## To do
In the data below, which lines hold the word "informazioni"? Copy them.

-------

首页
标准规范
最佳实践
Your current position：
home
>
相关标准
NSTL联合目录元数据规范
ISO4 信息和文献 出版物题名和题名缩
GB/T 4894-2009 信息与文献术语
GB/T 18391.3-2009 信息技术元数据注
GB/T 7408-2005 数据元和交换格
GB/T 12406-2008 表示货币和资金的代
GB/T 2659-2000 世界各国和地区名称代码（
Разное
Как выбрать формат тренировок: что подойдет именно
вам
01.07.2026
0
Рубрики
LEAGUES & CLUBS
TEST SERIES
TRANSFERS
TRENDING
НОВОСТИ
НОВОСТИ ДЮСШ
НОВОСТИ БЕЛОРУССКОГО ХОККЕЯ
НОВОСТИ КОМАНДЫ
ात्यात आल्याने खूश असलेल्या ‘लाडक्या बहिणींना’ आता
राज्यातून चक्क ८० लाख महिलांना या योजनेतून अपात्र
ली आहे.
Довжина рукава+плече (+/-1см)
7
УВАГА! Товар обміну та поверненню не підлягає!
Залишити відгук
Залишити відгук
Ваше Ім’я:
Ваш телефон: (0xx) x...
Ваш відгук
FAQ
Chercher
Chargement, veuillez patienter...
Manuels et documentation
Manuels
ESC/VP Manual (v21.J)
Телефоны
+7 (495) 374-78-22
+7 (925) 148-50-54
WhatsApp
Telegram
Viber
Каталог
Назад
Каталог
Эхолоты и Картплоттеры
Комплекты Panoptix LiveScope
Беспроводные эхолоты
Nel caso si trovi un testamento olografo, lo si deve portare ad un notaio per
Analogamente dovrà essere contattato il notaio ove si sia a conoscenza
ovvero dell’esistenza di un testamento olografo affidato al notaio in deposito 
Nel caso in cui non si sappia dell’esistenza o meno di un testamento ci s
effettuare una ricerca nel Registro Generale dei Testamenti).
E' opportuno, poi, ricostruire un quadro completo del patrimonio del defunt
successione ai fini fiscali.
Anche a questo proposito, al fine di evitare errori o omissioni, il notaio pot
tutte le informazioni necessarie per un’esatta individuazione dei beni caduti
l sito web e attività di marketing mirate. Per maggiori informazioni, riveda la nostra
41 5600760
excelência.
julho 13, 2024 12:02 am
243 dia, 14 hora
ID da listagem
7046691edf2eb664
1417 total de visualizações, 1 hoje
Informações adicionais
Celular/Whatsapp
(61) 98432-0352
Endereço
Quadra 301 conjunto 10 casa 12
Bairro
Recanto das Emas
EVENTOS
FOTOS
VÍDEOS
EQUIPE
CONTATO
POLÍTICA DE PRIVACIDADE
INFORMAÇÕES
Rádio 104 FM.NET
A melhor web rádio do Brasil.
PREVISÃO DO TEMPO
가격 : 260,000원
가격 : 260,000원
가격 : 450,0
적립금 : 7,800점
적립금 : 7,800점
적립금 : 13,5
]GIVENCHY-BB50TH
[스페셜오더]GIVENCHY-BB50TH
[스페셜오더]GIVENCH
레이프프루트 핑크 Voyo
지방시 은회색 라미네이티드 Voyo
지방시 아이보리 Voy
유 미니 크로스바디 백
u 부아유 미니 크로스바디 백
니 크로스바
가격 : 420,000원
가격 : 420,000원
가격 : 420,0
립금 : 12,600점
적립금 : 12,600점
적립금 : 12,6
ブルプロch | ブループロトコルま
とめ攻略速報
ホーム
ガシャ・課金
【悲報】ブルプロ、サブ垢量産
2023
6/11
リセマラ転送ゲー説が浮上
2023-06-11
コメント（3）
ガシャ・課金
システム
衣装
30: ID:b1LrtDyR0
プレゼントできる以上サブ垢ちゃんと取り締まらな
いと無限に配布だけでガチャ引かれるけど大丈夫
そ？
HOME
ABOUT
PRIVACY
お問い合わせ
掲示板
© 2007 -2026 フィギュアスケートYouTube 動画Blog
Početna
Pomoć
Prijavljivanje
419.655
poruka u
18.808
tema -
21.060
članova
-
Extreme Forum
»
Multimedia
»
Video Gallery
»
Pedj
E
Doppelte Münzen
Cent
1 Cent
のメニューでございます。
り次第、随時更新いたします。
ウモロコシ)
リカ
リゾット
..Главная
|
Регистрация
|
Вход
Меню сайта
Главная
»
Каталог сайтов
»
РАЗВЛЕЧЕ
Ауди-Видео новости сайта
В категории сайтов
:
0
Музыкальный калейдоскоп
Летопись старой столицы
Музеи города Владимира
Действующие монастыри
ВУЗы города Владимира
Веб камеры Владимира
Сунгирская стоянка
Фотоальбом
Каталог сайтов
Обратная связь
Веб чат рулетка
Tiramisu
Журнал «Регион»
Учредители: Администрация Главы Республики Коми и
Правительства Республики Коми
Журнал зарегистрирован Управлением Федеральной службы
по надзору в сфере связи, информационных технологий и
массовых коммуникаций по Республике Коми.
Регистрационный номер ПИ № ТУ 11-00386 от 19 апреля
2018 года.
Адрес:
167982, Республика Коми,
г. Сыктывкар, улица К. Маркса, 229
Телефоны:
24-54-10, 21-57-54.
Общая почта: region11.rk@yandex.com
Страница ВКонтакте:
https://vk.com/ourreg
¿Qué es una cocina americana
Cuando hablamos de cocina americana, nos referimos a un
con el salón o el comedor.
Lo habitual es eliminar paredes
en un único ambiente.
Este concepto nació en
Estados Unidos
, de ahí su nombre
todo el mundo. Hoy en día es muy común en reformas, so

-------

## Solution
tutte le informazioni necessarie per un’esatta individuazione dei beni caduti
l sito web e attività di marketing mirate. Per maggiori informazioni, riveda la nostra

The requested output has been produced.